Think back to the last time you returned an item you bought online: Maybe that colorful pair of sneakers didn’t quite fit, or that splurge-worthy jacket arrived missing a button. When you sent it back for an exchange or a refund, that item’s complicated return voyage through warehouses and supply chains generated a wealth of data points. Multiply that across the countless items returned every day as more and more of us shop from home, and you’ll quickly realize there’s an ocean of data out there to manage.
That’s the issue that excites the team at Optoro, a Washington, DC–based technology company whose platform connects returned items to their next best home — ultimately saving customers money and helping the environment by reducing waste.
At our recent Data Engineer Appreciation Day conference, Optoro Lead Data Engineer Patrick Campbell noted that as returned inventory is routed through various systems, it generates large amounts of operational data.
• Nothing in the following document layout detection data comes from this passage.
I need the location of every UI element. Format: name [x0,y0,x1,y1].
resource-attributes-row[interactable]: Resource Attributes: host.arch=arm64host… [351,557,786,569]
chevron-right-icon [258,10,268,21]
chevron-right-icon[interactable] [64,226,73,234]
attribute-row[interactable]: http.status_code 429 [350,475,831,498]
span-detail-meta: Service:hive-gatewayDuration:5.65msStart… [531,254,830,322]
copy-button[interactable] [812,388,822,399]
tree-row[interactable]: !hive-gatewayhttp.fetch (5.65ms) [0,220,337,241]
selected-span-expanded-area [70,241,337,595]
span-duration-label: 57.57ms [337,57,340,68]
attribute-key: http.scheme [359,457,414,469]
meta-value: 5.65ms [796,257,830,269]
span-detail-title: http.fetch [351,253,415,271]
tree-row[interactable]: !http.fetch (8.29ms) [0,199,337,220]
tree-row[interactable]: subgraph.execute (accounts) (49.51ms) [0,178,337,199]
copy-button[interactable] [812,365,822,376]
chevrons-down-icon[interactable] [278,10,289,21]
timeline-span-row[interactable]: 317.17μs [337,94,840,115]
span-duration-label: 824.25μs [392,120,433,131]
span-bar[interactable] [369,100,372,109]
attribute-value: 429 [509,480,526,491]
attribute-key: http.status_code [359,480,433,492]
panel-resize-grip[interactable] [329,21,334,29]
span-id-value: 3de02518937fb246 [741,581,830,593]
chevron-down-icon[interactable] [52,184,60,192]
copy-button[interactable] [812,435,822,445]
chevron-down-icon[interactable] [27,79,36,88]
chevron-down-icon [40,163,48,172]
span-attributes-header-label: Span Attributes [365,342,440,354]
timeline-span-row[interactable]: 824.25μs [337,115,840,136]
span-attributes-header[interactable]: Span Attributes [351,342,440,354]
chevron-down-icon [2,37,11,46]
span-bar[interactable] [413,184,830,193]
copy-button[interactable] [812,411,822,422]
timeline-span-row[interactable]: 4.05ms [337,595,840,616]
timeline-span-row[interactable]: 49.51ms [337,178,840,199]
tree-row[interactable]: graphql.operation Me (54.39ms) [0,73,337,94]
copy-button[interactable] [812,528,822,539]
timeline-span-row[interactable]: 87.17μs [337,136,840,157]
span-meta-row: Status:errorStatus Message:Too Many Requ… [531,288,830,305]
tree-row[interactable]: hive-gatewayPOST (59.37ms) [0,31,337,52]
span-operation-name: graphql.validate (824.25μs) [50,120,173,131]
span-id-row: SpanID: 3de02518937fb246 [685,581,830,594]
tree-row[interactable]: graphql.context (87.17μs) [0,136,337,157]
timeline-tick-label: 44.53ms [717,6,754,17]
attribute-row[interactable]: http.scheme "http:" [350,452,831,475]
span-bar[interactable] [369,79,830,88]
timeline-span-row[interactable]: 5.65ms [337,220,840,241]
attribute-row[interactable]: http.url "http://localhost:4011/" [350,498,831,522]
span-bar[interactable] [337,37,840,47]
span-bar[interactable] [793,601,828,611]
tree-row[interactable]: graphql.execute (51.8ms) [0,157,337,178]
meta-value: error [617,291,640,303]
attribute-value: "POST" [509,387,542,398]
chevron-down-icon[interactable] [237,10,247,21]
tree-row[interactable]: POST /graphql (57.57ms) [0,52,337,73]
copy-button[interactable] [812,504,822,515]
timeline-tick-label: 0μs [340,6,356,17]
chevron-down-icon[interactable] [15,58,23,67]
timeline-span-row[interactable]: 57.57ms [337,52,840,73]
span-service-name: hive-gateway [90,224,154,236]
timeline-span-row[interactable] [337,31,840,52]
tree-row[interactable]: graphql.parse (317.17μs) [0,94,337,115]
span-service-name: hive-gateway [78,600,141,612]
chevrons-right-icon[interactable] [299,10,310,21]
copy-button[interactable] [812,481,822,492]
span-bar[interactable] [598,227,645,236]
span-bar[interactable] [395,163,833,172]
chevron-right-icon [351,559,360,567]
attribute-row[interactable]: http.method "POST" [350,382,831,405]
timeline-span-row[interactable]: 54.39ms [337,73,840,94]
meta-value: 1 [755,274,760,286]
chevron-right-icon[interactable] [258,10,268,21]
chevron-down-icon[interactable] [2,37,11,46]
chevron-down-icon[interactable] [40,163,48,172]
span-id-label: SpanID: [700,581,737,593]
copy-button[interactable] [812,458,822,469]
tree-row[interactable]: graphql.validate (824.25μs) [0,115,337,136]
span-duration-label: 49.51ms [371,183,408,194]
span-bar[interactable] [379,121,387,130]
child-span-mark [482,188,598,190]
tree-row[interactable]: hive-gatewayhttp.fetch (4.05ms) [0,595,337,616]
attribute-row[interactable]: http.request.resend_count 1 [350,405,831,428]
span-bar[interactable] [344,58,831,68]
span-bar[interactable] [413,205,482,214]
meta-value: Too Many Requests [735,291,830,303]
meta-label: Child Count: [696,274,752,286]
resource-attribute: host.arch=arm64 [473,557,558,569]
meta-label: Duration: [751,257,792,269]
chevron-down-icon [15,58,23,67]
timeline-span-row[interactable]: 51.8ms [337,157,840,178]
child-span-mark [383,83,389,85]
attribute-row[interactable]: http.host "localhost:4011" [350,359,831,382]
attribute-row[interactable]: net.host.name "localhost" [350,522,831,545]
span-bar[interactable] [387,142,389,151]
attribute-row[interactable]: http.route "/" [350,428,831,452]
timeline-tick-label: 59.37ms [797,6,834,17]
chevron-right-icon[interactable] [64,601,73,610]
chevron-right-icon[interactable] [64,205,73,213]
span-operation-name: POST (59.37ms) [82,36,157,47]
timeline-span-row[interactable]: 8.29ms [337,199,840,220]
That data is mission-critical for Optoro, but until recently the company had little visibility into its quality, and struggled to build trust with the end users who most needed it.
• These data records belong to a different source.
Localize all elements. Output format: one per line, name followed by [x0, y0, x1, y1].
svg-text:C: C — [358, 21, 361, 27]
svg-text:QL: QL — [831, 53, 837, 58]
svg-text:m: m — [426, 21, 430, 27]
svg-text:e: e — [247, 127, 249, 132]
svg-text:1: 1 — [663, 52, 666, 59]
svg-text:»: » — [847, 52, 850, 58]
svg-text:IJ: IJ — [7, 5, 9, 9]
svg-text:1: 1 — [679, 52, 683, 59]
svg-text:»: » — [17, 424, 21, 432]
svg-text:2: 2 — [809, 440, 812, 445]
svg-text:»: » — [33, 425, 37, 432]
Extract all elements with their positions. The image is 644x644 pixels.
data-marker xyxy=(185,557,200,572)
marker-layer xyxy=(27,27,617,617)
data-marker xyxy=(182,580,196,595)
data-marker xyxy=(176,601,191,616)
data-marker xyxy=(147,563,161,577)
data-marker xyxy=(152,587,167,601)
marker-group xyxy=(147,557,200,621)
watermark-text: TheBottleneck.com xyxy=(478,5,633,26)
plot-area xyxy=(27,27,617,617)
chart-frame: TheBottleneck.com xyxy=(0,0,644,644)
“We lacked insight into the quality of our data, plain and simple,” Campbell said. “We didn’t have a good method for understanding when data might be missing, when it might go stale, or if the data wasn’t what we had expected.”
As the Optoro team began sketching out solutions, they realized that automating data observability could solve the problem.
What Is Data Observability and Why Does It Matter?
Just like software engineers rely on observability solutions to measure the health of web applications, data engineers think of data observability as a way to monitor data pipelines and alert for issues. Although standard testing and checks have always been a best practice, new automated solutions use machine learning to learn a company’s unique data patterns over time and better detect anomalies. By monitoring a company’s entire data ecosystem, this new generation of solutions can detect problems and notify users right away.
This proactive approach to quality assurance can have a meaningful impact on a company’s bottom line, given how devastating downtime can be. In a recent survey from Dimensional Research, two-thirds of data engineers said pipeline breaks reduce operational efficiency, while 59% said they delay important decisions that can lead to lost opportunities or competitive disadvantage. Nearly 40% of companies say customer satisfaction suffers when data goes down.
Optoro’s Campbell also noted how issues like these further deteriorate trust among internal stakeholders. “If we have downtime, it’s a pretty major cost to our clients, which isn’t sustainable.” When things go wrong, he said, “this produces mistrust in our data and mistrust in our ability to deliver reliable information about the inventory our software manages.”
A Modern Data Stack With Built-In Observability
Optoro found its solution in a modern data stack using automated, cloud-based tools that reliably gather data from a multitude of sources:
A Fivetran pipeline connects data from operational databases to a Snowflake warehouse, with data clients using Looker, Tableau and ad hoc analysis tools to visualize and generate insights. Monte Carlo, an automated data observability tool, is there to learn Optoro’s data patterns and alert the right people when things break.
Campbell says his team especially appreciates their newfound ability to trace lineage. In other words, when something breaks, they understand at a glance which databases, reports and users are affected downstream. They can also quickly see which upstream sources could have contributed to the problem. “We can get a visual on the affected data sources, from data marts all the way down to Looker reports that can be client-facing,” he said.
And it makes a data engineer’s job that much easier, he added: “Not only is this a win for data engineering in terms of being able to track down needle-in-the-haystack issues, but being able to enable other data teams to help us keep trust in our data.”
Since prioritizing data observability, the Optoro team has saved about four hours of work per data engineer per week. Most importantly, they continue to build trust throughout the company and gain confidence in their data. As Campbell put it, “Data integrity really should be self-service, and your data engineers will thank you.”